The Lexington Fayette County Health Department opened an investigation regarding bed bugs at the home and had a conference with Messner regarding the issue, Health Department spokesman Kevin Hall said via email. After monthly treatments, Hall said, "We've seen evidence that the infestation is diminishing." As of Monday afternoon, only one room had bed bugs, Hall said.
According to city records, code enforcement officials found several violations — including holes in walls and floors, doors that were broken and damaged, and outlets that were missing covers — in September at the home at 706 Hill Rise Court and the home on Versailles Road. Work has continued on the repairs, and the inspections have continued through this month, code enforcement officials said.
The Lexington VA Medical Center recently offered veterans the option of placement in other community residential care homes, Stimes said. Four accepted and left. One veteran has since returned to the Messner Home, she said.
State guardianship officials said five state wards have "transitioned'' out of the home in the past three months, Cabinet spokeswoman Gwenda Bond said. By December, guardianship staff had visited seven times in the last 90 days to check the welfare of the wards at the Messner Home, Bond said.
Guardianship officials have noted "ongoing work with pest control and new plastic-covered mattresses for residents," Bond said.
Protection and Advocacy disability rights advocate Kevin Fleming said the problems found this year mirrored those that state officials found in 1996.
"Our monitoring efforts there will continue," Hockensmith said. She said her agency represents some of the residents there.
Damage is constant
Recently, some of the home's 11 employees were working on improvements to the cottage and the two-story white house where city code violations were found. A bathroom window was missing.
Messner said the men who live in the buildings put holes in the walls with their fists and damage the buildings as quickly as they are repaired. Last week, one man who was mentally ill began hearing voices and "busted out two windows," Messner said.
Messner said he is a veteran who managed a Kroger store before he joined his mother at the home in 1977. He said he arrives at the main building by 6:30 a.m. most days, and even earlier on Mondays, to cook breakfast for the residents.
Throughout the day, Messner takes the men to doctors' appointments and goes to the pharmacy to get their medication. He supervises the residents as they take their medicines.
The amount the men pay for room and board, and the spending money they receive each day, depends on their income from government benefits, Messner said.
He said there is no need for additional state oversight at the home. The residents get ample protection from the state because adult protection workers and guardianship workers frequently check on residents, he said.
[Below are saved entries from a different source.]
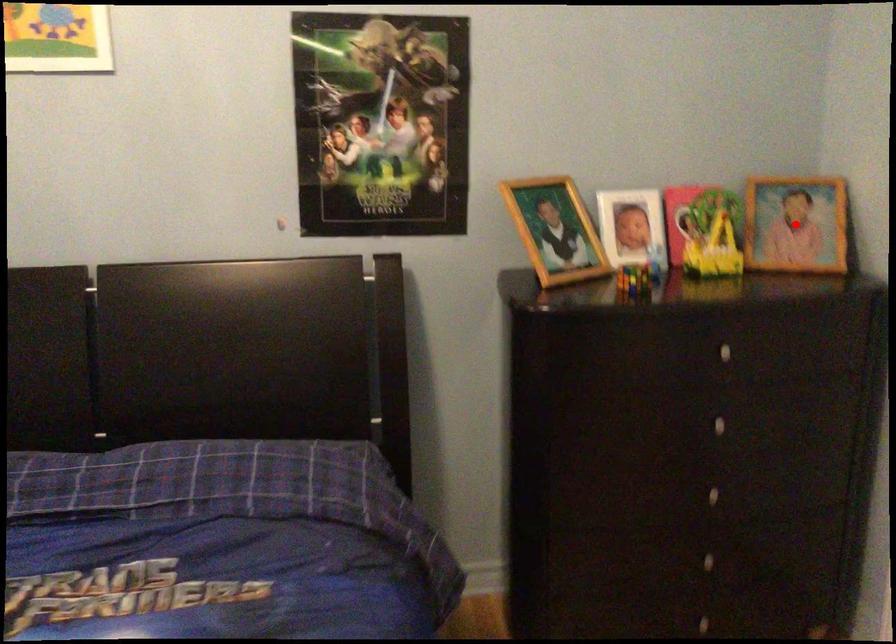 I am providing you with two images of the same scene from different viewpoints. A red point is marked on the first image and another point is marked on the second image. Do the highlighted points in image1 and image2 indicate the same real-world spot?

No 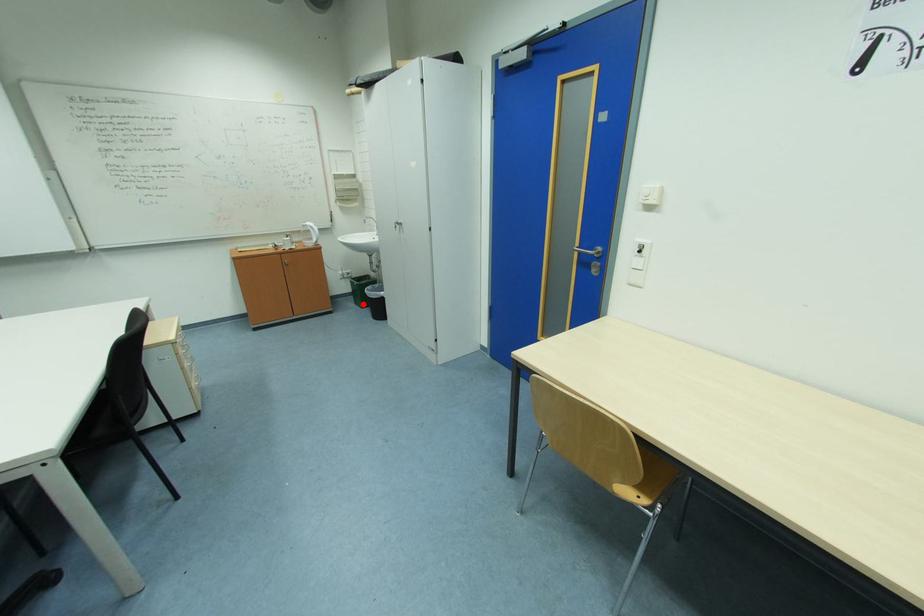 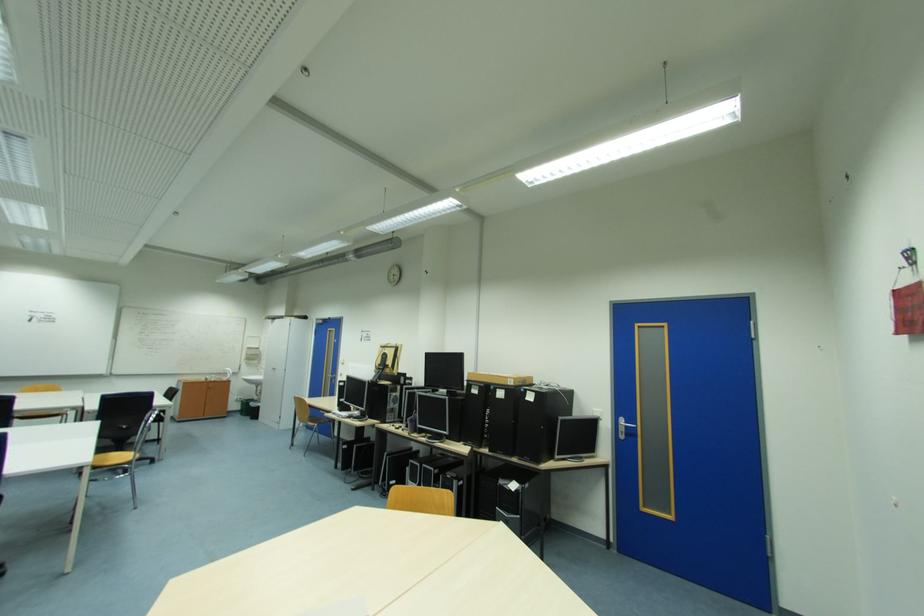 Question: I am providing you with two images of the same scene from different viewpoints. A red point is shown in image1. For the corresponding object point in image2, is it positioned nearer or farther from the camera?

Choices:
 (A) Nearer
 (B) Farther

Answer: (B)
Messner said the residents have a complex set of problems. Some are sexual offenders who have been paroled. Some of those who are mentally ill have been violent with their families, so their families don't want them, he said.
Messner said a physician visits twice a month to provide primary medical care for the non-veterans who aren't eligible for treatment at the VA Hospital. A VA social worker visits twice each week, he said. There are many longtime residents, including one man who has stayed for 33 years, Messner said.
The men come and go as they please during the day.
"They have their rights," Messner said.
Because of their disabilities, many of the men have difficulty articulating.
But residents including Stephen Reynolds, 32, who has physical disabilities and has been at the home since 2003, said in interviews that they liked their living conditions.
Messner acknowledges that the buildings are old and the furnishings are sparse.
"Do I say it looks like a hospital? No." But, "I don't have any here who want to leave," he said.